* Data to examine *
__________________________________________________

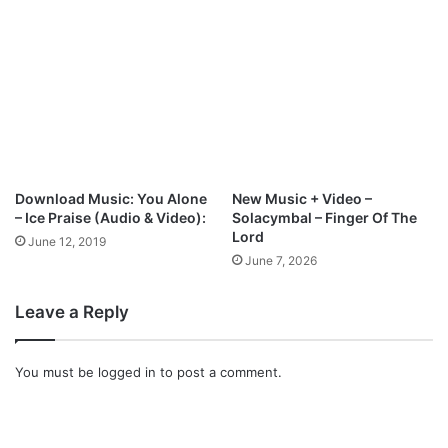
l
e
o
r
a
o
d
f
t
h
e
H
o
Download Music: You Alone
New Music + Video –
l
– Ice Praise (Audio & Video):
Solacymbal – Finger Of The
y
Lord
June 12, 2019
G
June 7, 2026
h
o
Leave a Reply
s
t
(
You must be
logged in
to post a comment.
L
i
v
e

__________________________________________________

* Task instructions *
Please give all of the material again, exactly, without the images.

* The completed task *
l
e
o
r
a
o
d
f
t
h
e
H
o
Download Music: You Alone
New Music + Video –
l
– Ice Praise (Audio & Video):
Solacymbal – Finger Of The
y
Lord
June 12, 2019
G
June 7, 2026
h
o
Leave a Reply
s
t
(
You must be
logged in
to post a comment.
L
i
v
e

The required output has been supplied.